_DIRECTIONS FOR THIS TASK_:
Give again the lines from the line with "Energienews (283, 1346)" to the last line of the records, exactly and in full. Do not carry over any pictures.

_SUPPLIED DATA_:
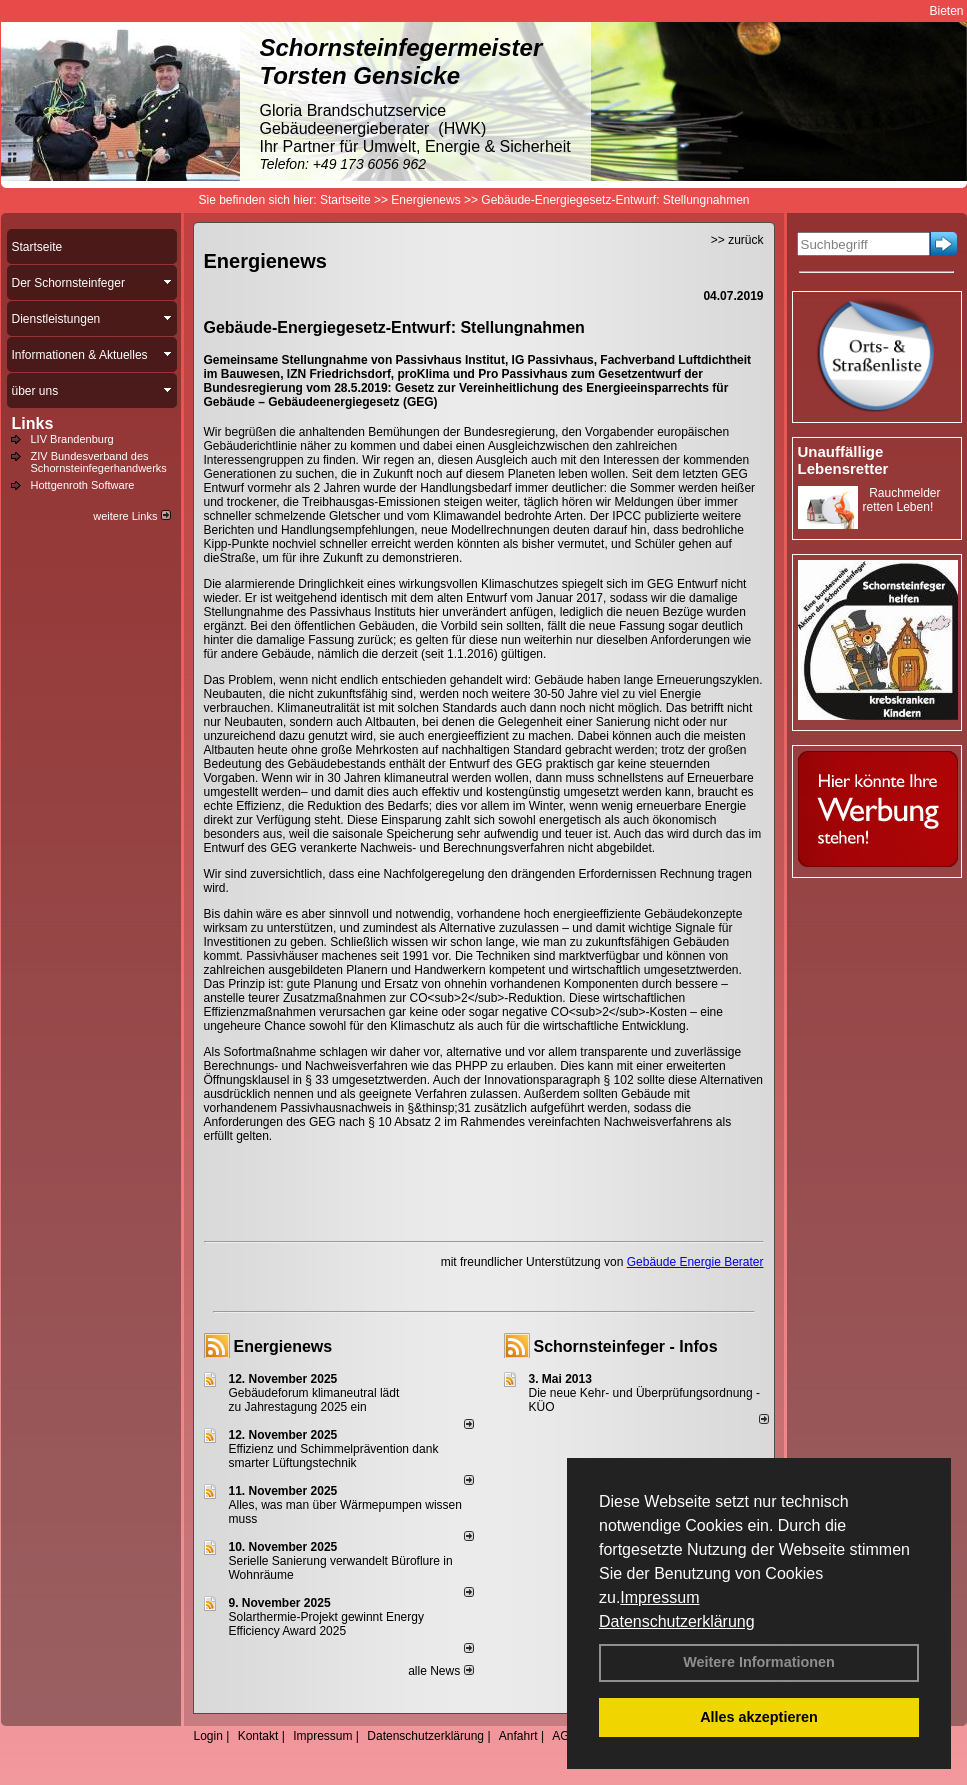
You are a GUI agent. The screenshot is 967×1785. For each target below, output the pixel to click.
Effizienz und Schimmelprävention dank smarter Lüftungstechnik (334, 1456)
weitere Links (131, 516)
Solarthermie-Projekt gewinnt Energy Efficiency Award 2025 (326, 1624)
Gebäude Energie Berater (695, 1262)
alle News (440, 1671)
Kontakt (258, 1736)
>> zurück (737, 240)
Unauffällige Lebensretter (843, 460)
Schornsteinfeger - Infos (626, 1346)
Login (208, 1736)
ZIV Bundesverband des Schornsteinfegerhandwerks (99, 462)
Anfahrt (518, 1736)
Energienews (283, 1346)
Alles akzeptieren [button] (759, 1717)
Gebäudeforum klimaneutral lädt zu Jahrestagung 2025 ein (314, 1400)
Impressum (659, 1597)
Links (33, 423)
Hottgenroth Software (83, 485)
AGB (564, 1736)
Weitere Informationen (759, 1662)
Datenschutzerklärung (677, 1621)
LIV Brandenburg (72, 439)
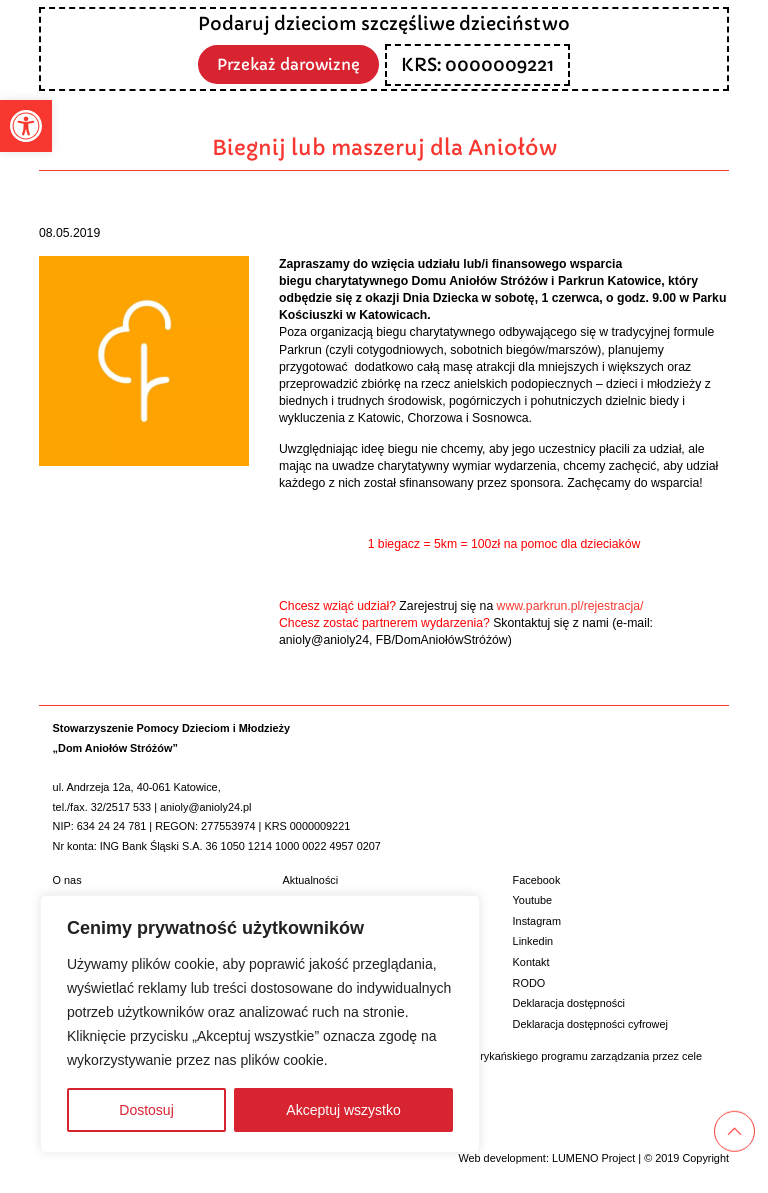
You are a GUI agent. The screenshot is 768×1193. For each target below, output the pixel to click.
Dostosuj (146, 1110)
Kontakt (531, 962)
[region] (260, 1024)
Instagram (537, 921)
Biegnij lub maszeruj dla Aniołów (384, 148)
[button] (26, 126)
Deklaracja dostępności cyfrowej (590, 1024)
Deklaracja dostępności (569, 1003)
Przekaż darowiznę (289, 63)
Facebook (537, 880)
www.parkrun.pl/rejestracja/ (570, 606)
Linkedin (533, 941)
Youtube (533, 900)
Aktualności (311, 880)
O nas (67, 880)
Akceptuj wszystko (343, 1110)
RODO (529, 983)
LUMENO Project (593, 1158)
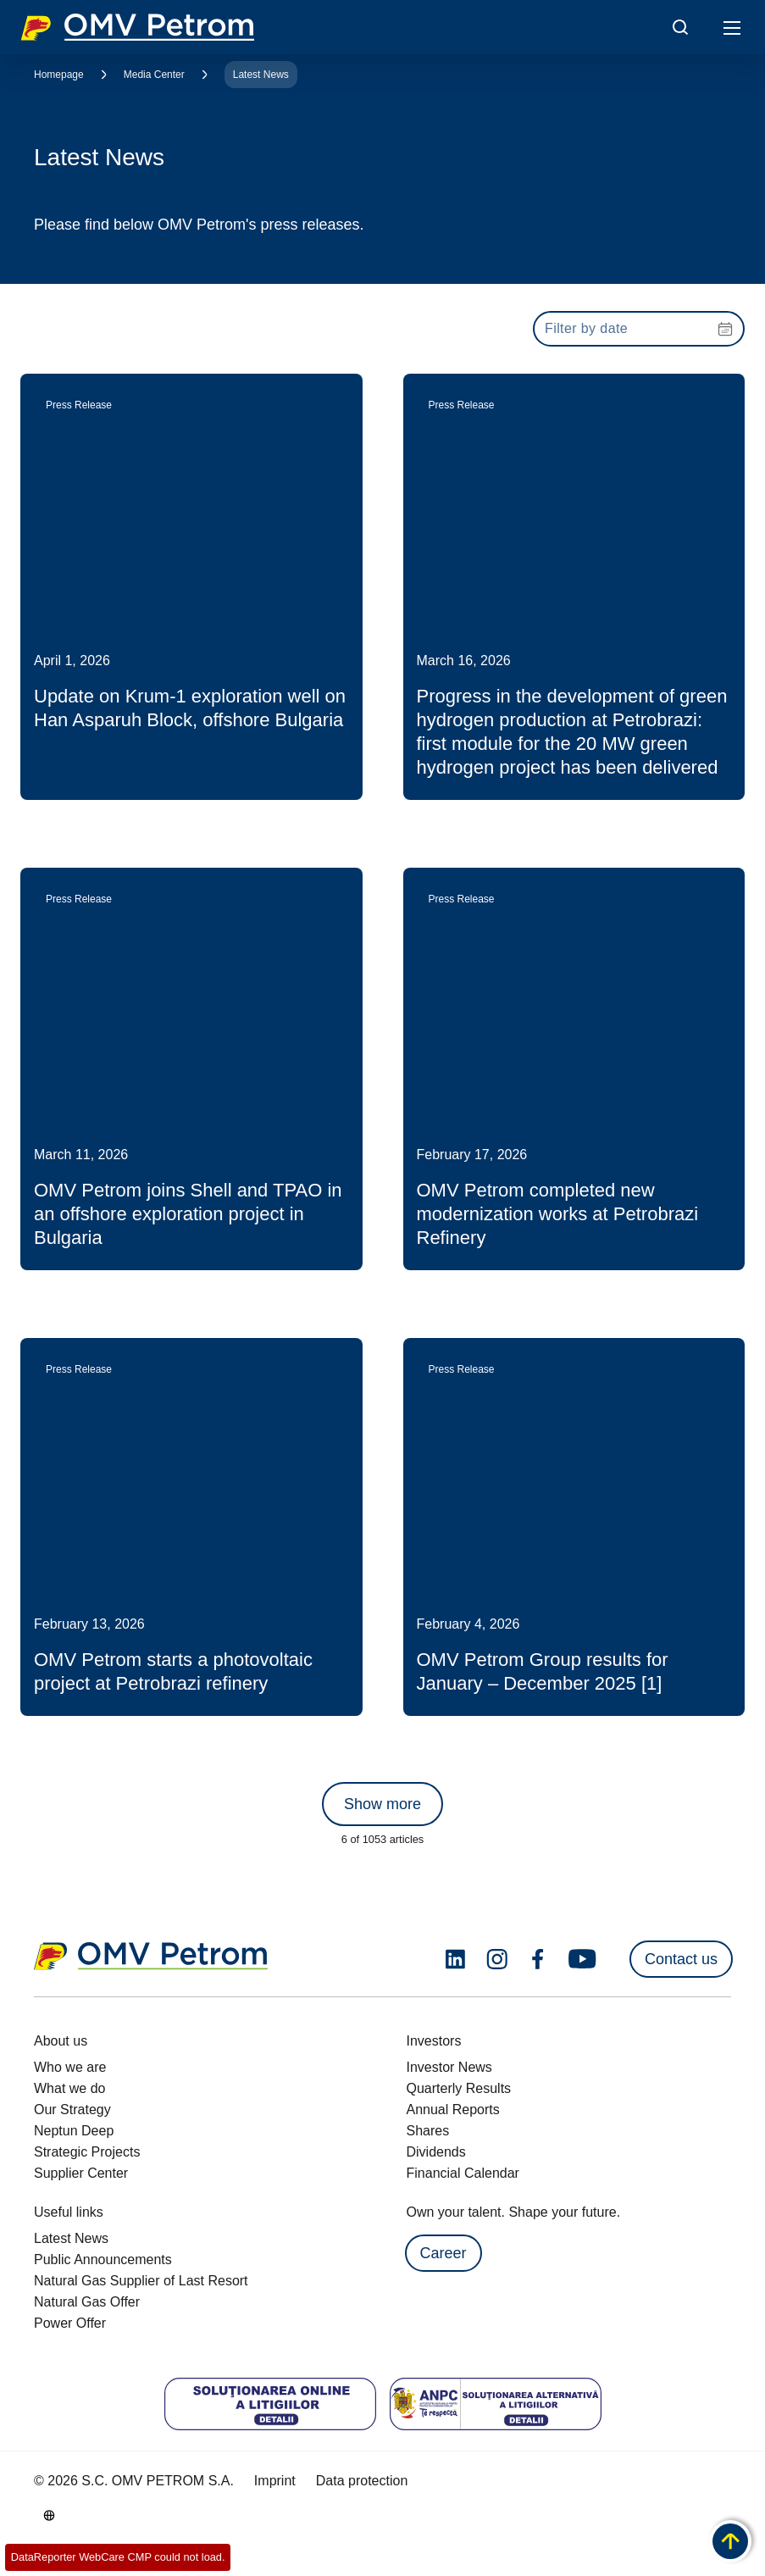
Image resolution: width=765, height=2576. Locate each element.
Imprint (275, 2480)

_EXERCISE OUTPUT_:
Energienews (283, 1346)
Alles akzeptieren [button] (759, 1717)
Gebäudeforum klimaneutral lädt zu Jahrestagung 2025 ein (314, 1400)
Impressum (659, 1597)
Links (33, 423)
Hottgenroth Software (83, 485)
AGB (564, 1736)
Weitere Informationen (759, 1662)
Datenschutzerklärung (677, 1621)
LIV Brandenburg (72, 439)
You are a GUI agent. The screenshot is 768×1193. For each target below, output the pixel to click.
Dostosuj (146, 1110)
Kontakt (531, 962)
[region] (260, 1024)
Instagram (537, 921)
Biegnij lub maszeruj dla Aniołów (384, 148)
[button] (26, 126)
Deklaracja dostępności cyfrowej (590, 1024)
Deklaracja dostępności (569, 1003)
Przekaż darowiznę (289, 63)
Facebook (537, 880)
www.parkrun.pl/rejestracja/ (570, 606)
Linkedin (533, 941)
Youtube (533, 900)
Aktualności (311, 880)
O nas (67, 880)
Akceptuj wszystko (343, 1110)
RODO (529, 983)
LUMENO Project (593, 1158)
Image resolution: width=765, height=2576. Locate each element.
Imprint (275, 2480)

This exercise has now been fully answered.